I will note I am enjoying reading these comments especially the ones that have
real data points, real implementations and considerations of database
structures/architectures on both of the products vs. gripes of the brands.

------
sptmbr
We use reserved Redshift instances for close to 3 years now. There were a few
moments that we were slightly screwed by new features and bugs in Redshift,
but most of the time, we don't need to deal with any maintenance, and because
we are fully on AWS, Redshift works way better with other systems we build or
use (we have a few use cases of bigquery).

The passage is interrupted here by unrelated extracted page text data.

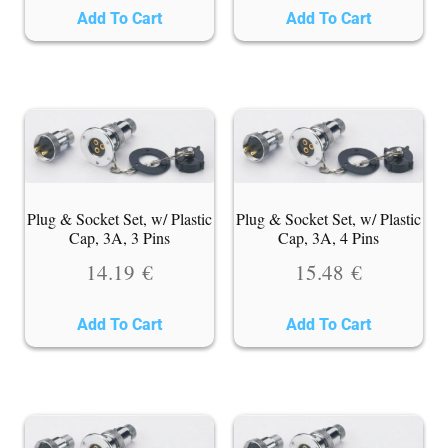
Add To Cart
Add To Cart
Plug & Socket Set, w/ Plastic
Plug & Socket Set, w/ Plastic
Cap, 3A, 3 Pins
Cap, 3A, 4 Pins
14.19
€
15.48
€
Add To Cart
Add To Cart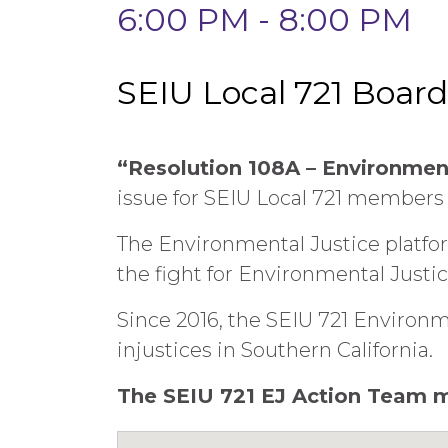
6:00 PM - 8:00 PM
SEIU Local 721 Boar
“Resolution 108A – Environmen
issue for SEIU Local 721 members
The Environmental Justice platf
the fight for Environmental Justic
Since 2016, the SEIU 721 Environ
injustices in Southern California.
The SEIU 721 EJ Action Team m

We do have lots of regular queries
running every hour, and we did lots of optimizations on Redshift. Overall, we
are happy with Redshift.

I think in term of EDW solutions, it is really not a one size fits all
situation. I am happy for the people (especially small companies who can't
afford running Redshift 24/7) who went with BigQuery, but I am also happy that
we chose Redshift and so far, it has been great.

------
ntoshev
No link to the original comparison by Google? It was only presented on a
private event?

Well, it's impossible to know the context in which this comparison was made.
BigQuery is very different from the rest of the data warehouse solutions, I
wouldn't think a standard benchmark suite would be appropriate for it.

------
maslam
We use Amazon Redshift a lot. The biggest pain point is its lack of elasticity
and strong coupling between compute and storage. You can see this pattern
emerging in warehouses from Azure and Snowflake. I fear that Redshift will
never get there because it's based on old Paraccel tech that was never really
designed for the cloud to begin with.

Is Redshift worth it? Yes, it's a powerful EDW system. That said, it's going
to cost you more than BQ because of always-on nodes.

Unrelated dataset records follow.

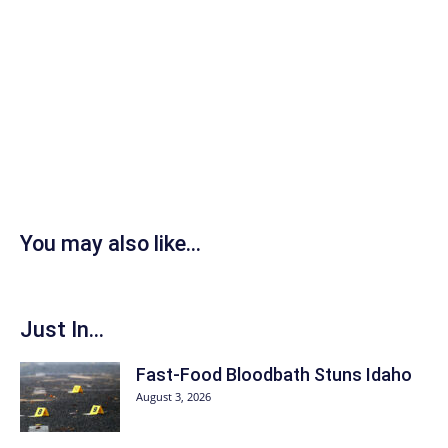
You may also like...
Just In...
Fast-Food Bloodbath Stuns Idaho
August 3, 2026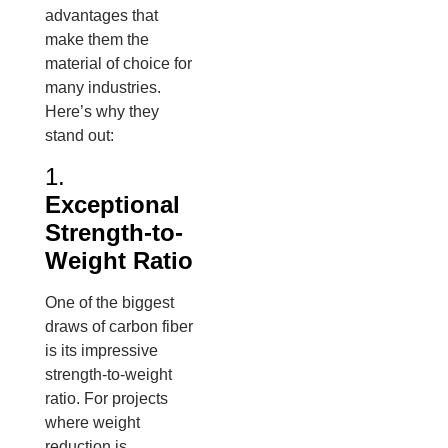
advantages that
make them the
material of choice for
many industries.
Here’s why they
stand out:
1.
Exceptional
Strength-to-
Weight Ratio
One of the biggest
draws of carbon fiber
is its impressive
strength-to-weight
ratio. For projects
where weight
reduction is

Is it better than BQ? It really depends on your analytics workload.

------
gtrubetskoy
Google is pretty transparent about the underlying technologies such as Dremel
X, ColumnIO, Capacitor, etc. Even if there is no source code, there is quite a
bit in the form of papers, talks, peer OSS projects (e.g. Apache Drill), etc.

But I can't say the same about RedShift, it's a complete black box. (Other
than that it's a mod of an ancient version of Postgres)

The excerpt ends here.